Do Not Buy That Engagement Ring Until You Do This First
The diamond engagement ring has become a nearly global symbol and along with it a ridiculously outdated way of buying it.
I was engaged on the fourth of July. I popped the question to my long time girlfriend, in front of a London Pub, on our way from Paris — just after the big fireworks finale at EPCOT; it was actually much more romantic than it sounds. But it wasn’t all that unique. Turns out that the 4th makes the top ten list of most popular dates to get engaged, and the only date in the top ten not in the November through February time frame.
That was about 25 years ago, shortly after starting my second business. I recall telling my business partner that I was going to have to borrow a little from the corporate account to pay for the engagement ring.

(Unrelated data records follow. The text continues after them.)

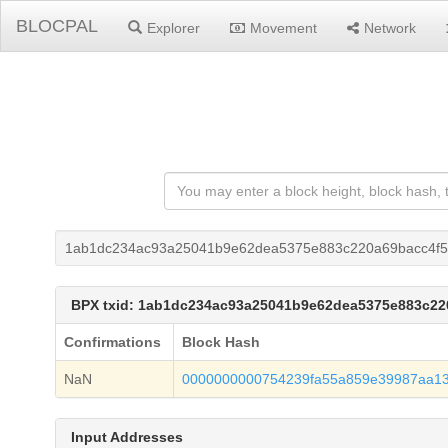
BLOCPAL
Explorer
Movement
Network
1ab1dc234ac93a25041b9e62dea5375e883c220a69bacc4f5
BPX txid: 1ab1dc234ac93a25041b9e62dea5375e883c22
Confirmations
Block Hash
NaN
0000000000754239fa55a859e39987aa1
Input Addresses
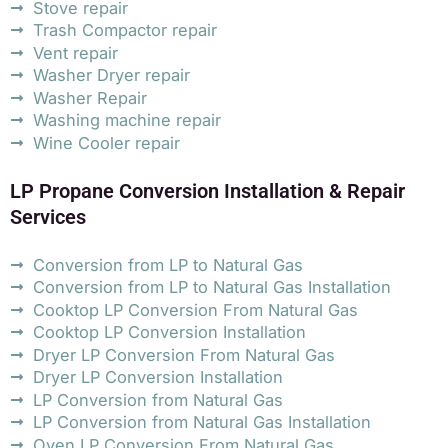
Stove repair
Trash Compactor repair
Vent repair
Washer Dryer repair
Washer Repair
Washing machine repair
Wine Cooler repair
LP Propane Conversion Installation & Repair
Services
Conversion from LP to Natural Gas
Conversion from LP to Natural Gas Installation
Cooktop LP Conversion From Natural Gas
Cooktop LP Conversion Installation
Dryer LP Conversion From Natural Gas
Dryer LP Conversion Installation
LP Conversion from Natural Gas
LP Conversion from Natural Gas Installation
Oven LP Conversion From Natural Gas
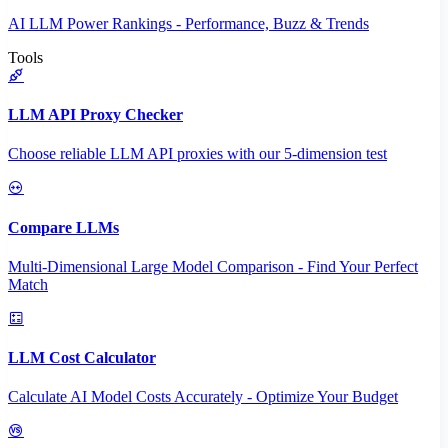
AI LLM Power Rankings - Performance, Buzz & Trends
Tools
LLM API Proxy Checker
Choose reliable LLM API proxies with our 5-dimension test
Compare LLMs
Multi-Dimensional Large Model Comparison - Find Your Perfect
Match
LLM Cost Calculator
Calculate AI Model Costs Accurately - Optimize Your Budget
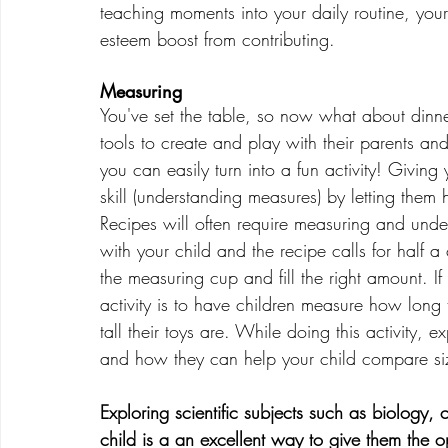
teaching moments into your daily routine, your ch
esteem boost from contributing. 
Measuring
You've set the table, so now what about dinne
tools to create and play with their parents an
you can easily turn into a fun activity! Giving 
skill (understanding measures) by letting the
Recipes will often require measuring and unde
with your child and the recipe calls for half a
the measuring cup and fill the right amount. 
activity is to have children measure how long 
tall their toys are. While doing this activity
and how they can help your child compare si
Exploring scientific subjects such as biology,
child is a an excellent way to give them the 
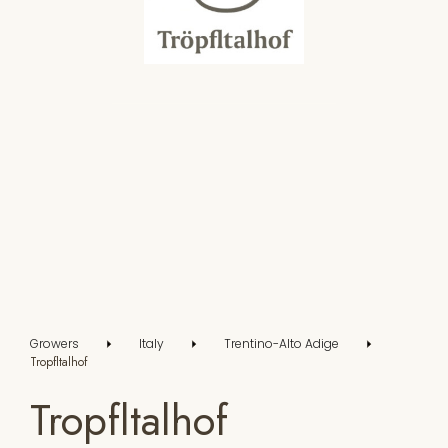
Growers
Italy
Trentino-Alto Adige
Tropfltalhof
Tropfltalhof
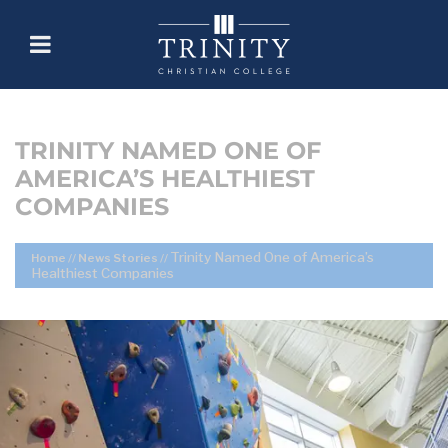
TRINITY NAMED ONE OF
AMERICA’S HEALTHIEST
COMPANIES
Trinity Named One of America’s
Home
//
News Stories
//
Healthiest Companies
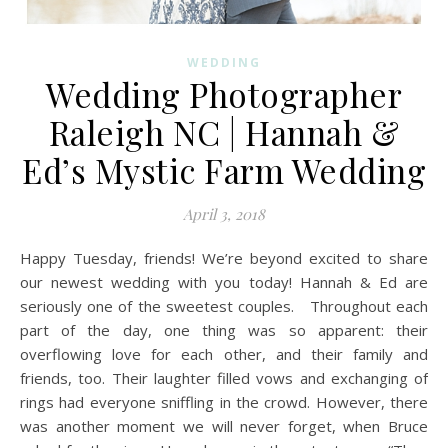
WEDDING
Wedding Photographer
Raleigh NC | Hannah &
Ed’s Mystic Farm Wedding
April 3, 2018
Happy Tuesday, friends! We’re beyond excited to share
our newest wedding with you today! Hannah & Ed are
seriously one of the sweetest couples. Throughout each
part of the day, one thing was so apparent: their
overflowing love for each other, and their family and
friends, too. Their laughter filled vows and exchanging of
rings had everyone sniffling in the crowd. However, there
was another moment we will never forget, when Bruce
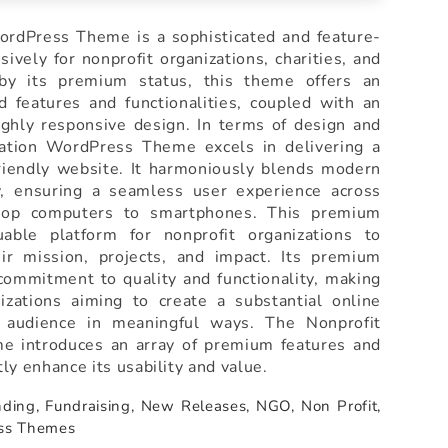
rdPress Theme is a sophisticated and feature-
ively for nonprofit organizations, charities, and
 by its premium status, this theme offers an
d features and functionalities, coupled with an
ighly responsive design. In terms of design and
dation WordPress Theme excels in delivering a
friendly website. It harmoniously blends modern
ty, ensuring a seamless user experience across
ktop computers to smartphones. This premium
able platform for nonprofit organizations to
ir mission, projects, and impact. Its premium
 commitment to quality and functionality, making
nizations aiming to create a substantial online
 audience in meaningful ways. The Nonprofit
 introduces an array of premium features and
ntly enhance its usability and value.
ding,
Fundraising,
New Releases,
NGO,
Non Profit,
ss Themes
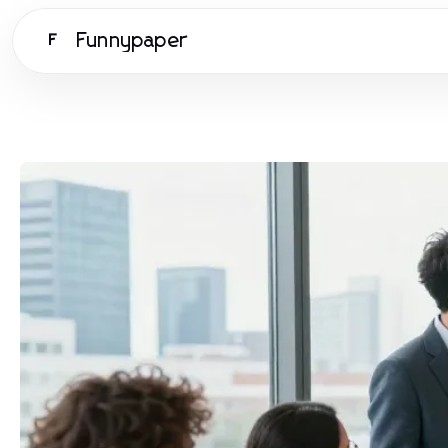
Funnypaper
F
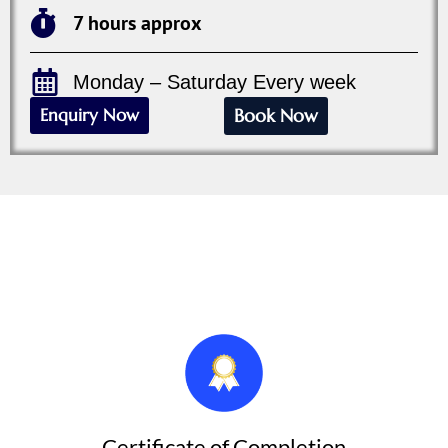
7 hours approx
Monday – Saturday Every week
Enquiry Now
Book Now
After the Course We Provide
Each Participant Will Receive:
Certificate of Completion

Outside of my house and first car it was the single most expensive purchase I’d ever made at the time. I recall how the jeweler carefully handled the dozens of stones of various shapes and sizes spread out on a velvet mat under bright lights. Then there was matching the stone to the setting. I quipped to him that as beautiful as these gems were they were also nothing more than a well controlled monopoly. Surprisingly he agreed, and then said, “It’s tradition. Don’t worry, she’ll love it!”
What? You’ve never Seen A Guy Wearing A Fanny Pack?
For a week after my purchase my girlfriend and I vacationed at Disney World. I carried that ring with me everywhere I’d go in a fanny pack that was permanently attached to my waist. My soon to be fiancé shared with me later that she knew something was a bit off when I refused to go swimming without taking off the fanny pack. As insane as it now seems, I was carrying around the entire bottom line from our first year in business in that pouch.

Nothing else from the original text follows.